▶ _Supplied material_:
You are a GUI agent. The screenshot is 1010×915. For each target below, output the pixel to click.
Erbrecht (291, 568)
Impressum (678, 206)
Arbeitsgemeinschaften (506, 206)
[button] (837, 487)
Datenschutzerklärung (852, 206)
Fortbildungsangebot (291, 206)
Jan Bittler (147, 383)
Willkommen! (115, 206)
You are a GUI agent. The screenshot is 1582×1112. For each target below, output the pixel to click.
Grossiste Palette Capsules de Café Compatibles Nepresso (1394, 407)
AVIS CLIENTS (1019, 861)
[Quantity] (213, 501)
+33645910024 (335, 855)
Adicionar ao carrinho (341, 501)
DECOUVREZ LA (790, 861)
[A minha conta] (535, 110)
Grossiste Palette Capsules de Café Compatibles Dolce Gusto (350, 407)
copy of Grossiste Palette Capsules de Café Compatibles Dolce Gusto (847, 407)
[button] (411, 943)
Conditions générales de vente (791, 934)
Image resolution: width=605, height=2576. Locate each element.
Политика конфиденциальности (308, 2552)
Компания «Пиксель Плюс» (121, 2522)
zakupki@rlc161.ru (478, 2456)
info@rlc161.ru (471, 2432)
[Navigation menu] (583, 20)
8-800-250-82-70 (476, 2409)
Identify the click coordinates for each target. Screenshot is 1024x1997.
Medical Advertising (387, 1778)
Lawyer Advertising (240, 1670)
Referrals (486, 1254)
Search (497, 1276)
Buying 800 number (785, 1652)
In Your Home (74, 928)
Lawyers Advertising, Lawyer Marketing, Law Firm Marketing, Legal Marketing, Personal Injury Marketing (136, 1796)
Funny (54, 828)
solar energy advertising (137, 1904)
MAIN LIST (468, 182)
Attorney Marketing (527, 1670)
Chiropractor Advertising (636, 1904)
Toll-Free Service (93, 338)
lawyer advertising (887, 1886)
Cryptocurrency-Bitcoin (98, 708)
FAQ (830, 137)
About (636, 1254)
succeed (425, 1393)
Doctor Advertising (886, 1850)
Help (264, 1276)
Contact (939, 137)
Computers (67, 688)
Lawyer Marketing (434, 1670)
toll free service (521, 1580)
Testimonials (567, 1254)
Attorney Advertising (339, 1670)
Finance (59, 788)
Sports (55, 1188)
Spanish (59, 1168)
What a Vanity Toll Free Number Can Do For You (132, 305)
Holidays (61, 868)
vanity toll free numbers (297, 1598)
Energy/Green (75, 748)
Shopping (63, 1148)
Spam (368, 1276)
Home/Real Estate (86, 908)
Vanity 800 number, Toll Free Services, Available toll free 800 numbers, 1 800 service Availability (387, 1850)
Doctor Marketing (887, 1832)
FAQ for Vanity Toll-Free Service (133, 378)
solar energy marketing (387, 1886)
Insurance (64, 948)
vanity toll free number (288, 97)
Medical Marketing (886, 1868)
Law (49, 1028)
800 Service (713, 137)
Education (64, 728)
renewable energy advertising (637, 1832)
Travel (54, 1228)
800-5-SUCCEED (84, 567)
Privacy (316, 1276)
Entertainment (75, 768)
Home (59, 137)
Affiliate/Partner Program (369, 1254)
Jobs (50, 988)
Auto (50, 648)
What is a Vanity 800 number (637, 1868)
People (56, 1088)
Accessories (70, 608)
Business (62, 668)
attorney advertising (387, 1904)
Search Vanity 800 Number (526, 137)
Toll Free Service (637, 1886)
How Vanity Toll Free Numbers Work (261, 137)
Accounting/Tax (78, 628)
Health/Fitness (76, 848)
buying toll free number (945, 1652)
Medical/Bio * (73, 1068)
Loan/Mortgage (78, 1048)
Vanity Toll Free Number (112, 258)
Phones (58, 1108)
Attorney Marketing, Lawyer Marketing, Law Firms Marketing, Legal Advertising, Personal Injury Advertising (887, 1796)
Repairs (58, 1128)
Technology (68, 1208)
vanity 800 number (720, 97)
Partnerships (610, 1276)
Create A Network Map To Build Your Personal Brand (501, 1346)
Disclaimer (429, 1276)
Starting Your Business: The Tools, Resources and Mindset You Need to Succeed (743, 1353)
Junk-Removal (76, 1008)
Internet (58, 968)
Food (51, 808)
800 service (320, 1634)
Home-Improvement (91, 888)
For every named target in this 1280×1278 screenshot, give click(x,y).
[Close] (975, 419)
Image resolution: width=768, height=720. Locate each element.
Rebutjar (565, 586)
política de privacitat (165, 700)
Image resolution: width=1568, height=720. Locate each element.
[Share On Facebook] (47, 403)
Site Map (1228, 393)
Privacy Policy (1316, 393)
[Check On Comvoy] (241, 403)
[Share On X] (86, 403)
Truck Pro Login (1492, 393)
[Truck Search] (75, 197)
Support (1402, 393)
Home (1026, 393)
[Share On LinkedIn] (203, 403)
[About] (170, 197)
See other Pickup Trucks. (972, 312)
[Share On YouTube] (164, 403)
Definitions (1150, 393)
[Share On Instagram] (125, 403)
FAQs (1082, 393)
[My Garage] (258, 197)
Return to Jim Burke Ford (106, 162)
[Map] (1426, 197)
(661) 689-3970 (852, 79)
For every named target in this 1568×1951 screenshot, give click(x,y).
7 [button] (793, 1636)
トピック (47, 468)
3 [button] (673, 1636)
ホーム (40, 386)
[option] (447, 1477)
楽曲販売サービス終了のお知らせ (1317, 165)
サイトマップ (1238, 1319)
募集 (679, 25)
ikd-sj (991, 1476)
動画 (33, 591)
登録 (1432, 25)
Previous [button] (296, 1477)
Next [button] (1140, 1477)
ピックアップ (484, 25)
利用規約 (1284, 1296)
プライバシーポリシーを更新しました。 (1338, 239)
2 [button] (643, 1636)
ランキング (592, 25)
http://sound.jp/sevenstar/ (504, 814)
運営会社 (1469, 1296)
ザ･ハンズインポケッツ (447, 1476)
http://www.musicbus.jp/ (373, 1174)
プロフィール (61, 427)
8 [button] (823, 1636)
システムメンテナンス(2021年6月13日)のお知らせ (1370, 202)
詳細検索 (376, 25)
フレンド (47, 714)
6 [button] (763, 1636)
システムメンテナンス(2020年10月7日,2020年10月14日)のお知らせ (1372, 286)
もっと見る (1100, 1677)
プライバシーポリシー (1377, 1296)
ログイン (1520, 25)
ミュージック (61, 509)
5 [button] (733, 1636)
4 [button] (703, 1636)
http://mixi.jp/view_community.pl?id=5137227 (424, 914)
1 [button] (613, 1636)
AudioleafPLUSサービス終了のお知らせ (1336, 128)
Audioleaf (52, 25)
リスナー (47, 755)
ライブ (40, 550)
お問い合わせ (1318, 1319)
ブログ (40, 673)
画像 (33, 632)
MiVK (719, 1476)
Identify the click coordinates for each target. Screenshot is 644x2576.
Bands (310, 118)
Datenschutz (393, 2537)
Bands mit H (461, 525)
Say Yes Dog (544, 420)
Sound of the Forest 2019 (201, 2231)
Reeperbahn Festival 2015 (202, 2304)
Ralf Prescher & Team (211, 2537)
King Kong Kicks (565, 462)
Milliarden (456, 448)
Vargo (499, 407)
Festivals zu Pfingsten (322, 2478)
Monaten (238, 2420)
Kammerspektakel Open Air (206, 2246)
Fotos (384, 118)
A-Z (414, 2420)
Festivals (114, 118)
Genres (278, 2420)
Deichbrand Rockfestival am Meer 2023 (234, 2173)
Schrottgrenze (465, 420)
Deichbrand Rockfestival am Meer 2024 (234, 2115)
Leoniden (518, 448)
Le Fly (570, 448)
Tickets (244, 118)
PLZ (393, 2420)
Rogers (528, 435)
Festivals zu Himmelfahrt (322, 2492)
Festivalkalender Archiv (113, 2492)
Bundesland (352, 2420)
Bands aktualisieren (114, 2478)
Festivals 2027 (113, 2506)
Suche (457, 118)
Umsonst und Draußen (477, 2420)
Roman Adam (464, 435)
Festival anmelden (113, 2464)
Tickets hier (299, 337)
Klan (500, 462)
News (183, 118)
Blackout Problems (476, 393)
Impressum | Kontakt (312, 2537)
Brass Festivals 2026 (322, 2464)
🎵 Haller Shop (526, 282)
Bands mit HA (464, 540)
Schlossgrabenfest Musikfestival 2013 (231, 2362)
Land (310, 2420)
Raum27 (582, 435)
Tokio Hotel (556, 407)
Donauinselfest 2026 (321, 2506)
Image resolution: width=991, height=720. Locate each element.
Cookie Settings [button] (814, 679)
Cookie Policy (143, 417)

▶ _What the exercise asks_: Using the data above, extract exactly the lines from the one that holds "Say Yes Dog (544, 420)" to the one that holds "Schrottgrenze (465, 420)", both ends included, and no others.

▶ _Task result_:
Say Yes Dog (544, 420)
Sound of the Forest 2019 (201, 2231)
Reeperbahn Festival 2015 (202, 2304)
Ralf Prescher & Team (211, 2537)
King Kong Kicks (565, 462)
Milliarden (456, 448)
Vargo (499, 407)
Festivals zu Pfingsten (322, 2478)
Monaten (238, 2420)
Kammerspektakel Open Air (206, 2246)
Fotos (384, 118)
A-Z (414, 2420)
Festivals (114, 118)
Genres (278, 2420)
Deichbrand Rockfestival am Meer 2023 (234, 2173)
Schrottgrenze (465, 420)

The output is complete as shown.